Vietnam let Facebook in and let it grow until it was too late. Recently, I learned from an undisclosed source that Facebook supposedly has 15 to 20-million users in Vietnam already, so if authorities pull the plug it would be disastrous for users in the country. Hundreds and thousands of businesses have set up shop in Vietnam with Facebook Pages and advertisements.
And although the block has strengthened along with the political tides, that has more served to educate the population to self-censor more than deterred use of Facebook. Today, the block is as light as ever. And because of this, Vietnam has effectively avoided the need to build its own Weibo.
Oh, and as far as Twitter is concerned, in Vietnam, microblogging still hasn’t caught on. That’s probably why it’s not blocked.
What this all means
Although Vietnam and China are neighboring socialist republics and Communist comrades, they’ve taken very different political stances towards the internet. China sees the internet variously as a battle field, a business goldmine, and a threat to social stability. China’s allegory is one of a large empire controlling the biggest population in the world and eventually leading the world. Information is essential to that and it must be tightly controlled and it must be Chinese. That was underlined this week by China’s tech ministry taking a dim view of Android.
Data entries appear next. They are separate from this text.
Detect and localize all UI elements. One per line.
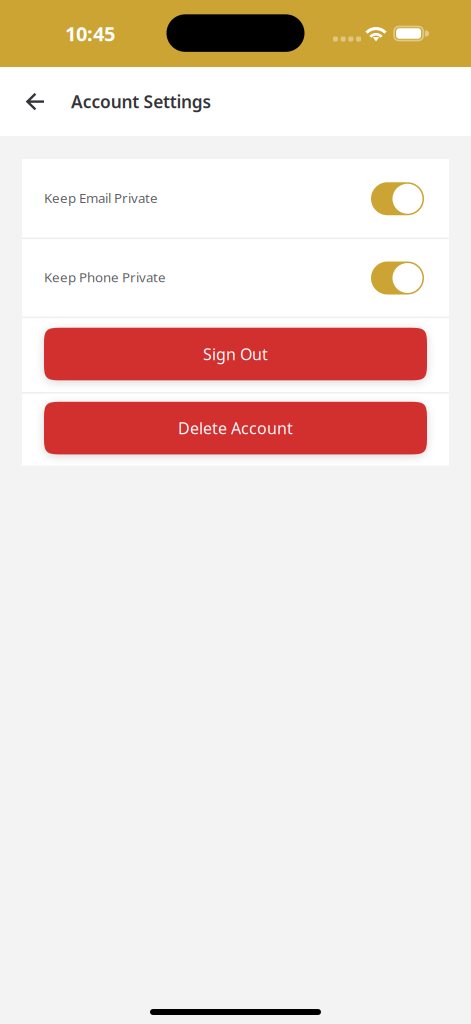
- staticText: 10:45: [65, 20, 115, 47]
- button[interactable]: Sign Out: [22, 329, 449, 382]
- staticText: Account Settings: [71, 90, 212, 113]
- staticText: Sign Out: [203, 343, 268, 365]
- button[interactable]: Delete Account: [22, 403, 449, 456]
- staticText: Keep Phone Private: [44, 268, 166, 286]
- button[interactable]: Back: [0, 67, 71, 136]
- button[interactable]: Keep Email Private: [371, 182, 424, 215]
- staticText: Keep Email Private: [44, 189, 158, 207]
- button[interactable]: Keep Phone Private: [371, 262, 424, 294]
- staticText: Delete Account: [178, 418, 293, 439]
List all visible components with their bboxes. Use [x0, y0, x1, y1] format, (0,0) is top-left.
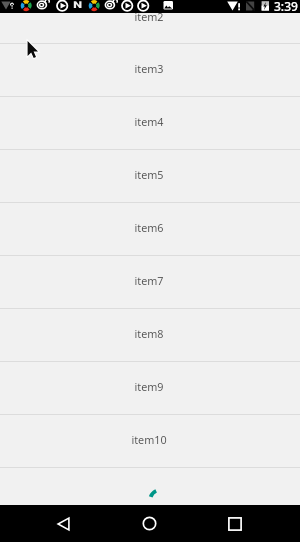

Vietnam, with about 92-million people, is smaller in population than China’s most populous province, Guangdong, with its 104 million. The allegory in Vietnam is catch up and adapt. There isn’t a global agenda. That has allowed Vietnamese users to reap the rewards of the two tech giants – both Silicon Valley and China’s web companies – but that’s at the cost of not building giants of its own. Vietnamese social media and search startups struggle to compete with Facebook and Google with no government protection, financing, or encouragement.
There are two sides to this coin. In China, the result is a lot of space for startups and mega-tech companies like Baidu to build for the local population. But they sacrifice a connection to the world. In Vietnam, startups have to compete with outsiders while also getting a little more globally connected – although many would argue people here are still very isolated. The end result may be that some Chinese tech successes are inflated because they have no “real” competitors beyond their borders; and Vietnamese startups are stunted because they can’t out-execute the big guys or regional startups who expand into the country.
But the truth is, it’s a very hard comparison. Although they’re run under relatively similar governments, the scale alone puts everything out of proportion. Chinese companies immediately have access to a huge population while also competing with a host of other fellow Chinese companies. How they triumph over these odds is what really fascinates me.